Revenue also surpassed the $40.71 billion analysts were expecting, according to a survey by Zacks Investment Research.

However, sales at stores open at least a year, a key indicator of a retailer’s health, increased 4.5%, and 3.4% in the U.S. Wall Street had expected same-store sales of 5.4% according to FactSet.

And while the average receipt per ring-up at Home Depot registers was higher, customer traffic slowed compared with the period last year when the pandemic kicked off frenzied do-it-yourself projects at home.

Shares fell 5% at the opening bell.

Home improvement stores have filled during the pandemic as people working from home took on new projects. Many also moved to places with more room for the home office, and that too fueled sales.

Yet sales of new homes fell for a third straight month in June, dropping by 6.6% to the lowest level in more than a year.
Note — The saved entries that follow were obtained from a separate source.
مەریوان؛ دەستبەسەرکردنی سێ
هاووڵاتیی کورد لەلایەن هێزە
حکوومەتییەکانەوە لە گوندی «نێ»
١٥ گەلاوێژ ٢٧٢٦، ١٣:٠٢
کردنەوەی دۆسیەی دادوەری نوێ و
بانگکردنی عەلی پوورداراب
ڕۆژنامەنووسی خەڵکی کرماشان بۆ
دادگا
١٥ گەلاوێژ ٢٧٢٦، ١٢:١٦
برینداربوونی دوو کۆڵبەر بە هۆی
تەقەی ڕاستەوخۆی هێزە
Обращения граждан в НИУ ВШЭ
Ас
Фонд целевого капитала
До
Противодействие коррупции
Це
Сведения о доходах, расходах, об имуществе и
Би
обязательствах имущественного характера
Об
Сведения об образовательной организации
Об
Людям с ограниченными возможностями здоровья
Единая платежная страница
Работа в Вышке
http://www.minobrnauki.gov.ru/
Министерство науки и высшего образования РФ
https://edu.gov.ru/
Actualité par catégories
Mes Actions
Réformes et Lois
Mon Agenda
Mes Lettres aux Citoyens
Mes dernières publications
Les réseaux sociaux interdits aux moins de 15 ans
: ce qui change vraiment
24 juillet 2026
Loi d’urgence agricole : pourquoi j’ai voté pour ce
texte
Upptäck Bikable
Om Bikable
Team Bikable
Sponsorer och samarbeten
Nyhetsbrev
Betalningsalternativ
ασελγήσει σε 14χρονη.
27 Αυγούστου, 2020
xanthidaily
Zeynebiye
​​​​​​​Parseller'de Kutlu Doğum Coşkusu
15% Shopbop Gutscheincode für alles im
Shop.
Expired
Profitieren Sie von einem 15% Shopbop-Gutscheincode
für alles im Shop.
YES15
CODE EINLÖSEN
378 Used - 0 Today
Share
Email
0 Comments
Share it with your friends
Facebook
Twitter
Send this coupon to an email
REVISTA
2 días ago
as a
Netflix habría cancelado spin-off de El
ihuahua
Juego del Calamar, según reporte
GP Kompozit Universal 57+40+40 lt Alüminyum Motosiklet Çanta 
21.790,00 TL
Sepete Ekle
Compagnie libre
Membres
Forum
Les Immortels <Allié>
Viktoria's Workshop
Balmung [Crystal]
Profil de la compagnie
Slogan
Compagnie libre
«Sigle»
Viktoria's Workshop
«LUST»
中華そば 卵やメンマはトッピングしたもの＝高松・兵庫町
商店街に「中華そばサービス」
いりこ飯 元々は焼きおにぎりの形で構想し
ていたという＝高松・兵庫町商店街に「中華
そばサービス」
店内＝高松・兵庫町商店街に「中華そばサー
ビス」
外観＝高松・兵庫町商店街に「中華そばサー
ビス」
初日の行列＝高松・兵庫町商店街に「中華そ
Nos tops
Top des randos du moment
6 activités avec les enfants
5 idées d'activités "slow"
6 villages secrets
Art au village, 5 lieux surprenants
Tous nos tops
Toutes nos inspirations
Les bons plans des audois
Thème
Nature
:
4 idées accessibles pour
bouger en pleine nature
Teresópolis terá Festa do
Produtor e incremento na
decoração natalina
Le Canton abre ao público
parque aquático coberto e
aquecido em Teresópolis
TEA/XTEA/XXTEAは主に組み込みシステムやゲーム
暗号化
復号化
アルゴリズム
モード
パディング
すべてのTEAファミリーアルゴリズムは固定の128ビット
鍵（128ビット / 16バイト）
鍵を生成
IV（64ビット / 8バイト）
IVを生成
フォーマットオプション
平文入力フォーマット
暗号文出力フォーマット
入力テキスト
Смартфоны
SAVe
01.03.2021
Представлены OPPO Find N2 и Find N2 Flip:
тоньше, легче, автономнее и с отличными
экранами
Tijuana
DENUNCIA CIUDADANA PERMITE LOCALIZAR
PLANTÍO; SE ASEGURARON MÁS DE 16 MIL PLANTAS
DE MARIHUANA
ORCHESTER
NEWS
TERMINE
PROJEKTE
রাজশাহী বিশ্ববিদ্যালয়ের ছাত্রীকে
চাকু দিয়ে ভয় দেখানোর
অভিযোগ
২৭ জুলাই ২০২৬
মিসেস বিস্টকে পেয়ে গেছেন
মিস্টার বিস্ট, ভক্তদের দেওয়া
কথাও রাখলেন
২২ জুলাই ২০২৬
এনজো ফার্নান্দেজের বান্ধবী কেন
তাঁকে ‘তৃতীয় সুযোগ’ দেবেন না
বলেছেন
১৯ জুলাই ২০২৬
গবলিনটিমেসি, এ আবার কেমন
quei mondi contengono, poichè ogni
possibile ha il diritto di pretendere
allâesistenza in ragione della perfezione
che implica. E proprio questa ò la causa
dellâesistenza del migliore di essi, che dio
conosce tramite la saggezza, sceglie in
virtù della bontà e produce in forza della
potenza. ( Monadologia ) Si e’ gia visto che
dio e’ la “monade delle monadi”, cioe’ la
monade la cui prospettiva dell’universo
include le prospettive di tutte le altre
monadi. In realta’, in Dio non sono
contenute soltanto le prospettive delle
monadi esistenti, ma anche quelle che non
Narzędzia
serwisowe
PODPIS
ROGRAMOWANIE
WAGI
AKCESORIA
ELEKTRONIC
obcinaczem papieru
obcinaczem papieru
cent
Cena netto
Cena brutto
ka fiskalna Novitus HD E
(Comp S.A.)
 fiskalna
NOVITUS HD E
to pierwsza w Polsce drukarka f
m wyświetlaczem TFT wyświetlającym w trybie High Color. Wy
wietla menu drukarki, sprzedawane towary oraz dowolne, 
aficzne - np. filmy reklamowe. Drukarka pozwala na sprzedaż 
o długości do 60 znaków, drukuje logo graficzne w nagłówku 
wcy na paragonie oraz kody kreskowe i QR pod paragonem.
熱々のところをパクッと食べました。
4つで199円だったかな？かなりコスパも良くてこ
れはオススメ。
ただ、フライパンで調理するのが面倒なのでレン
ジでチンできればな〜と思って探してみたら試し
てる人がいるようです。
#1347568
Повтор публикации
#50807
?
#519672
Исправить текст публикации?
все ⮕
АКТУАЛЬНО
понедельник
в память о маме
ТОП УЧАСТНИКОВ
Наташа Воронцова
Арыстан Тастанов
Neil Saunders, managing director of GlobalData, said in an emailed statement that most of last year’s sales growth was due to an increase in customers and a sharp rise in the volume of products bought thanks to the remodeling and decorating uptick that happened while people quarantined.

“These trends are now abating, albeit gradually, which is evident in the decline in the number of shoppers visiting Home Depot during the quarter,” he said.

Home Depot Inc. earned $4.81 billion, or $4.53 per share, in the quarter. That compares with $4.33 billion, or $4.02 per share, a year ago. This beat the $4.43 per share that Wall Street predicted.

The Atlanta company didn’t provide a full-year forecast.